Cameron speech: NHS reforms will be 'evolution not revolution'

The prime minister's heavily trailed speech on the NHS reforms has offered little new detail on changes to his controversial Health Bill.

Mr Cameron said the reforms would bring ‘innovation and improvement - not breaking up efficient and integrated care.’
Mr Cameron said the reforms would bring ‘innovation and improvement - not breaking up efficient and integrated care.’

David Cameron had been expected to reveal more about the listening exercise and potential new directions, at Ealing Hospital in west London.

But the speech was more a re-statement of the need for change in the NHS rather than an attempt to convince doubters that the Health Bill would provide the right solutions.

Mr Cameron repeatedly told the audience ‘I love the NHS’, and claimed that the reforms would be ‘evolution not revolution.’

He also tried to respond to the key concerns of opponents of the Bill: ‘Let me make clear: there will be no privatisation, there will be no cherry-picking from private providers, there will be no new upfront costs people have to pay to get care.
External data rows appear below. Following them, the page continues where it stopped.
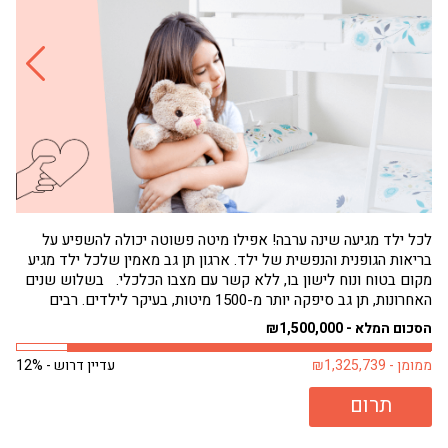
לכל ילד מגיעה שינה ערבה! אפילו מיטה פשוטה יכולה להשפיע על
בריאות הגופנית והנפשית של ילד. ארגון תן גב מאמין שלכל ילד מגיע
הגי
מקום בטוח ונוח לישון בו, ללא קשר עם מצבו הכלכלי. בשלוש שנים
תחו
האחרונות, תן גב סיפקה יותר מ-1500 מיטות, בעיקר לילדים. רבים
שמנ
מילדים אלה היו ישנים על...
פעם
הסכום המלא - ₪1,500,000
הסכו
ממומן - ₪1,325,739
עדיין דרוש - 12%
ממומן 
תרום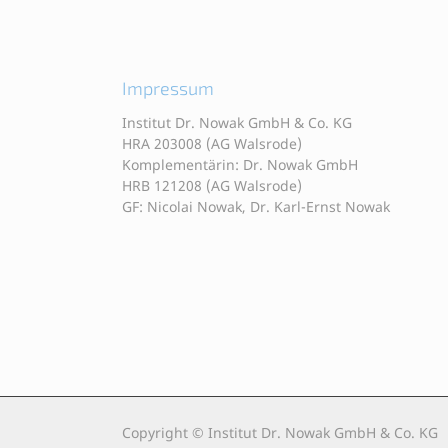
Impressum
Institut Dr. Nowak GmbH & Co. KG
HRA 203008 (AG Walsrode)
Komplementärin: Dr. Nowak GmbH
HRB 121208 (AG Walsrode)
GF: Nicolai Nowak, Dr. Karl-Ernst Nowak
Copyright © Institut Dr. Nowak GmbH & Co. KG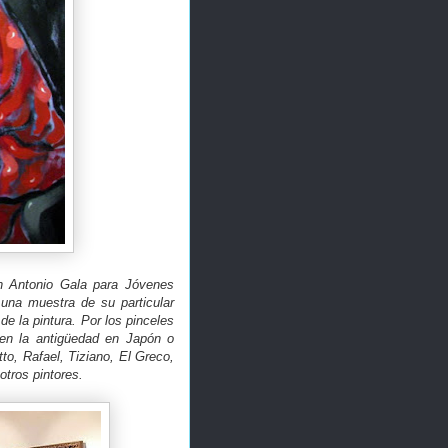
ión Antonio Gala para Jóvenes
 una muestra de su particular
de la pintura. Por los pinceles
 en la antigüedad en Japón o
to, Rafael, Tiziano, El Greco,
otros pintores.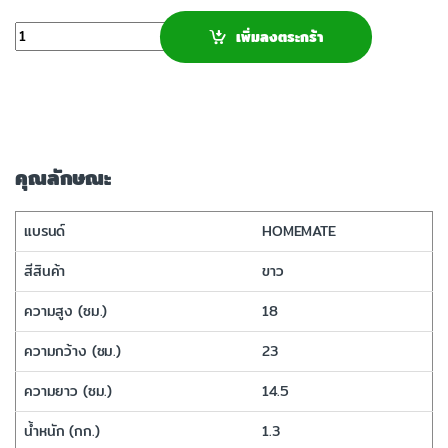
จำนวน
เพิ่มลงตระกร้า
คุณลักษณะ
แบรนด์
HOMEMATE
สีสินค้า
ขาว
ความสูง (ซม.)
18
ความกว้าง (ซม.)
23
ความยาว (ซม.)
14.5
น้ำหนัก (กก.)
1.3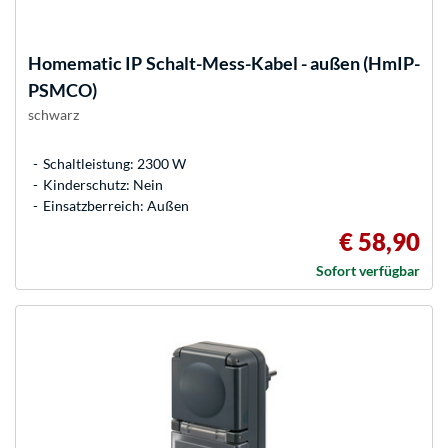
Homematic IP
Schalt-Mess-Kabel - außen (HmIP-
PSMCO)
schwarz
Schaltleistung: 2300 W
Kinderschutz: Nein
Einsatzberreich: Außen
€ 58,90
Sofort verfügbar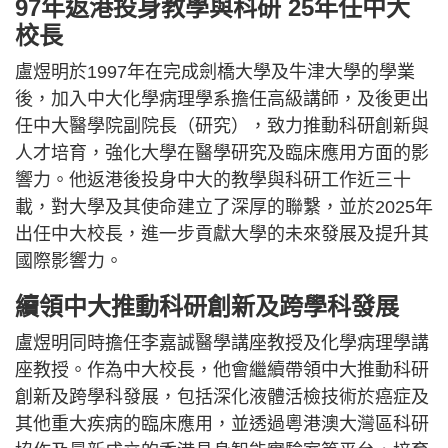
97年返港投身教學與科研 25年任中大
校長
盧煜明於1997年在完成劍橋大學及牛津大學的學業
後，加入中大化學病理學系擔任高級講師，及後更出
任中大醫學院副院長（研究），致力推動科研創新與
人才培育，強化大學在醫學研究及臨床應用方面的影
響力。他返港後投身中大的教學與科研工作近三十
載，對大學及其使命建立了深厚的聯繫，並於2025年
出任中大校長，進一步貢獻大學的未來發展及提升其
國際影響力。
續領中大推動科研創新及跨學科發展
盧煜明同時擔任李嘉誠醫學講座教授及化學病理學講
座教授。作為中大校長，他會繼續帶領中大推動科研
創新及跨學科發展，包括深化液體活檢技術於癌症及
其他重大疾病的臨床應用，並透過粵港澳大灣區科研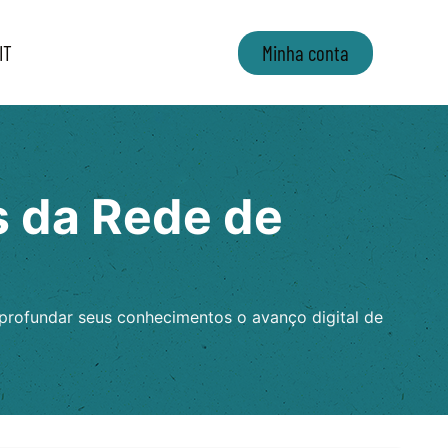
IT
Minha conta
s da Rede de
aprofundar seus conhecimentos o avanço digital de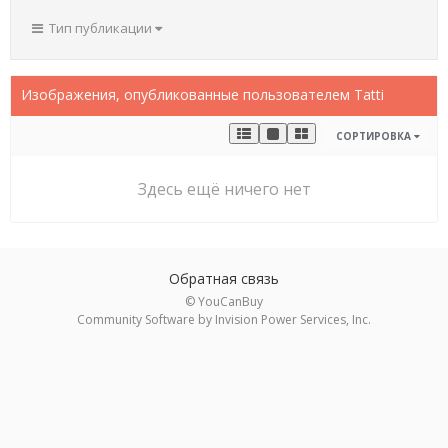
Тип публикации
Изображения, опубликованные пользователем Tatti
СОРТИРОВКА
Здесь ещё ничего нет
Обратная связь
© YouCanBuy
Community Software by Invision Power Services, Inc.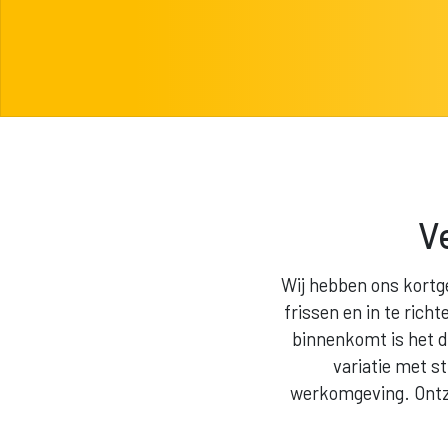
Ve
Wij hebben ons kortge
frissen en in te ric
binnenkomt is het d
variatie met s
werkomgeving. Ontze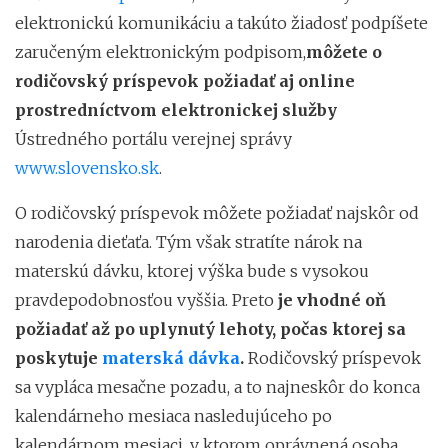
elektronickú komunikáciu a takúto žiadosť podpíšete
zaručeným elektronickým podpisom,
môžete o
rodičovský príspevok požiadať aj online
prostredníctvom elektronickej služby
Ústredného portálu verejnej správy
www.slovensko.sk
.
O rodičovský príspevok môžete požiadať najskôr od
narodenia dieťaťa. Tým však stratíte nárok na
materskú dávku, ktorej výška bude s vysokou
pravdepodobnosťou vyššia. Preto
je vhodné oň
požiadať až po uplynutý lehoty, počas ktorej sa
poskytuje
materská dávka
.
Rodičovský príspevok
sa vypláca mesačne pozadu, a to najneskôr do konca
kalendárneho mesiaca nasledujúceho po
kalendárnom mesiaci, v ktorom oprávnená osoba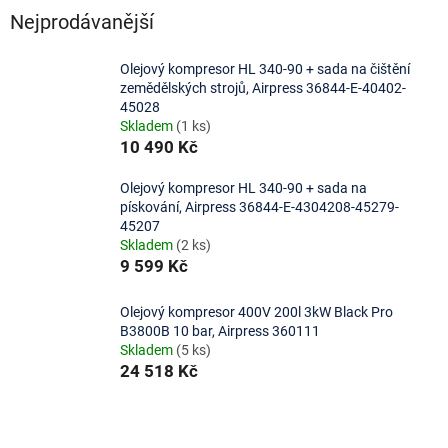
Nejprodávanější
Olejový kompresor HL 340-90 + sada na čištění
zemědělských strojů, Airpress 36844-E-40402-
45028
Skladem
(1 ks)
10 490 Kč
Olejový kompresor HL 340-90 + sada na
pískování, Airpress 36844-E-4304208-45279-
45207
Skladem
(2 ks)
9 599 Kč
Olejový kompresor 400V 200l 3kW Black Pro
B3800B 10 bar, Airpress 360111
Skladem
(5 ks)
24 518 Kč
Ř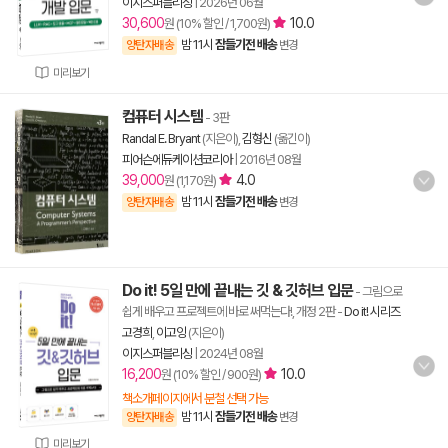
이지스퍼블리싱
|
2026년 06월
30,600
10.0
원 (10% 할인 / 1,700원)
밤 11시
잠들기전 배송
양탄자배송
변경
미리보기
컴퓨터 시스템
- 3판
Randal E. Bryant
(지은이),
김형신
(옮긴이)
피어슨에듀케이션코리아
|
2016년 08월
39,000
4.0
원 (1,170원)
밤 11시
잠들기전 배송
양탄자배송
변경
Do it! 5일 만에 끝내는 깃 & 깃허브 입문
- 그림으로
쉽게 배우고 프로젝트에 바로 써먹는다!, 개정 2판
-
Do it! 시리즈
고경희
,
이고잉
(지은이)
이지스퍼블리싱
|
2024년 08월
16,200
10.0
원 (10% 할인 / 900원)
책소개페이지에서 분철 선택 가능
밤 11시
잠들기전 배송
양탄자배송
변경
미리보기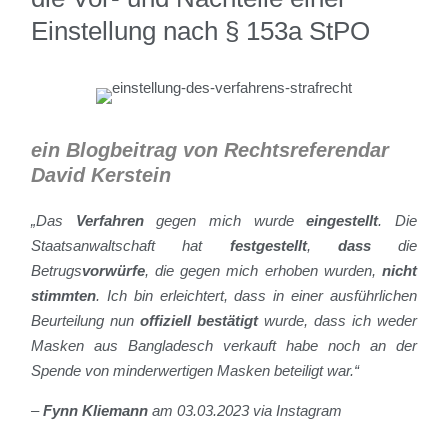
Einstellung nach § 153a StPO
ein Blogbeitrag von Rechtsreferendar
David Kerstein
„Das
Verfahren
gegen mich wurde
eingestellt
. Die
Staatsanwaltschaft hat
festgestellt
,
dass
die
Betrugs
vorwürfe
, die gegen mich erhoben wurden,
nicht
stimmten
. Ich bin erleichtert, dass in einer ausführlichen
Beurteilung nun
offiziell bestätigt
wurde, dass ich weder
Masken aus Bangladesch verkauft habe noch an der
Spende von minderwertigen Masken beteiligt war.“
–
Fynn Kliemann
am 03.03.2023 via Instagram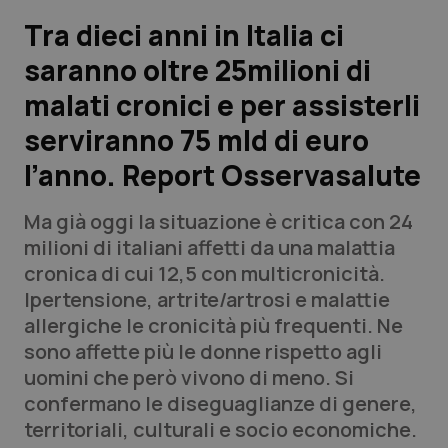
Tra dieci anni in Italia ci
Scienza e Farmaci
saranno oltre 25milioni di
malati cronici e per assisterli
Studi e Analisi
serviranno 75 mld di euro
Lettere al direttore
l’anno. Report Osservasalute
Edizioni Regionali
Ma già oggi la situazione è critica con 24
milioni di italiani affetti da una malattia
QS Pro
cronica di cui 12,5 con multicronicità.
Ipertensione, artrite/artrosi e malattie
Professionisti Sanitari.AI
allergiche le cronicità più frequenti. Ne
sono affette più le donne rispetto agli
Abruzzo
QS Pro Gold
uomini che però vivono di meno. Si
confermano le diseguaglianze di genere,
QS Club
Newsletter
Basilicata
Artrite & artrosi
territoriali, culturali e socio economiche.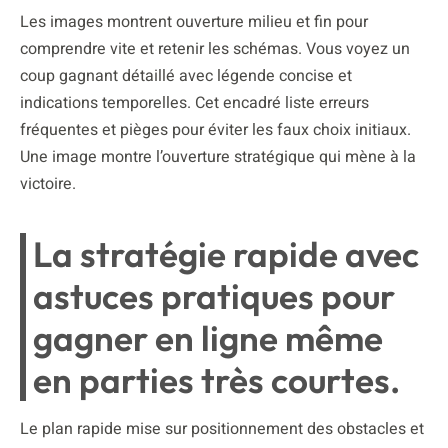
Les images montrent ouverture milieu et fin pour
comprendre vite et retenir les schémas. Vous voyez un
coup gagnant détaillé avec légende concise et
indications temporelles. Cet encadré liste erreurs
fréquentes et pièges pour éviter les faux choix initiaux.
Une image montre l’ouverture stratégique qui mène à la
victoire.
La stratégie rapide avec
astuces pratiques pour
gagner en ligne même
en parties très courtes.
Le plan rapide mise sur positionnement des obstacles et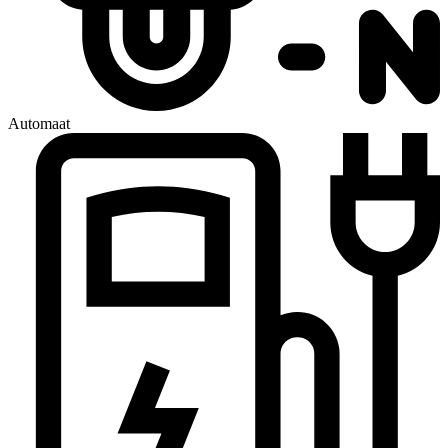
Automaat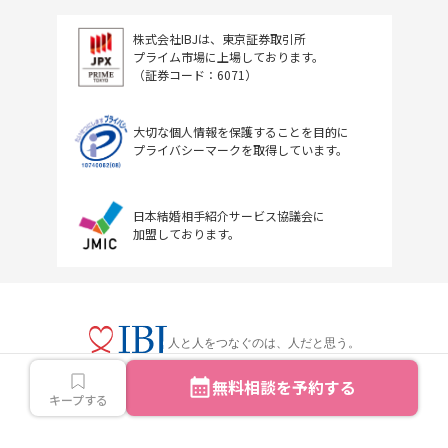
株式会社IBJは、東京証券取引所
プライム市場に上場しております。
（証券コード：6071）
大切な個人情報を保護することを目的に
プライバシーマークを取得しています。
日本結婚相手紹介サービス協議会に
加盟しております。
人と人をつなぐのは、人だと思う。
無料相談を予約する
キープする
Copyright © IBJ Inc.All rights reserved.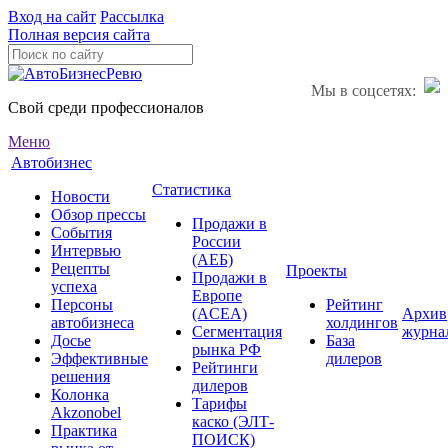
Вход на сайт
Рассылка
Полная версия сайта
Мы в соцсетях:
Свой среди профессионалов
Меню
Автобизнес
Статистика
Новости
Обзор прессы
Продажи в
События
России
Интервью
(АЕБ)
Рецепты
Проекты
Продажи в
успеха
Европе
Персоны
Рейтинг
(ACEA)
Архив
автобизнеса
холдингов
Сегментация
журна
Досье
База
рынка РФ
Эффективные
дилеров
Рейтинги
решения
дилеров
Колонка
Тарифы
Akzonobel
каско (ЭЛТ-
Практика
ПОИСК)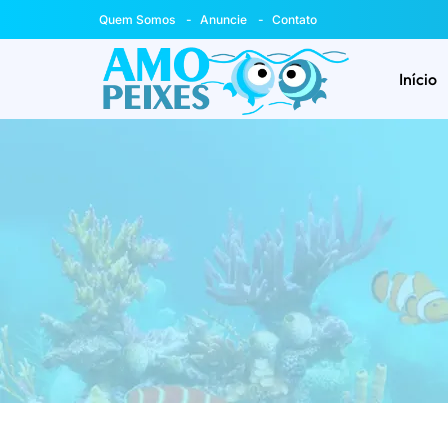
Quem Somos
Anuncie
Contato
Início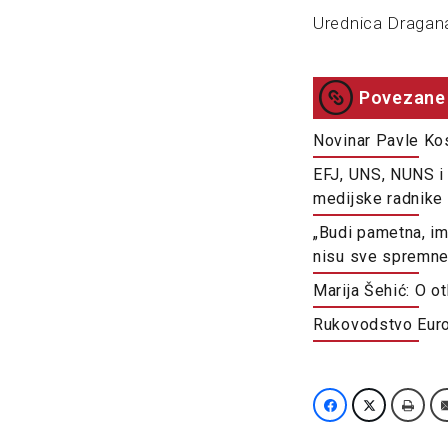
Urednica Dragana
Povezane 
Novinar Pavle Kos
EFJ, UNS, NUNS i 
medijske radnike k
„Budi pametna, im
nisu sve spremne
Marija Šehić: O o
Rukovodstvo Euron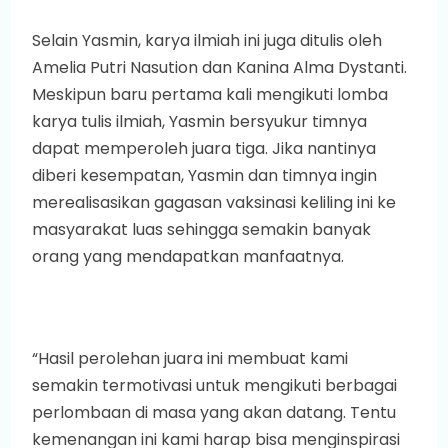
Selain Yasmin, karya ilmiah ini juga ditulis oleh
Amelia Putri Nasution dan Kanina Alma Dystanti.
Meskipun baru pertama kali mengikuti lomba
karya tulis ilmiah, Yasmin bersyukur timnya
dapat memperoleh juara tiga. Jika nantinya
diberi kesempatan, Yasmin dan timnya ingin
merealisasikan gagasan vaksinasi keliling ini ke
masyarakat luas sehingga semakin banyak
orang yang mendapatkan manfaatnya.
“Hasil perolehan juara ini membuat kami
semakin termotivasi untuk mengikuti berbagai
perlombaan di masa yang akan datang. Tentu
kemenangan ini kami harap bisa menginspirasi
Absolutely not. These are red lines we will not cross.

‘Instead, our NHS will be much like what we have today. The values and ethos of our NHS that you care so much about – and Andrew Lansley and I care so much about - they will still be there.’

Mr Cameron said the Future Forum leading the listening exercise would report back in early June and the government would respond later that month. He said it was already clear that nurses and hospital doctors needed to be more involved in commissioning.

He added that the reforms would bring ‘innovation and improvement - not breaking up efficient and integrated care.’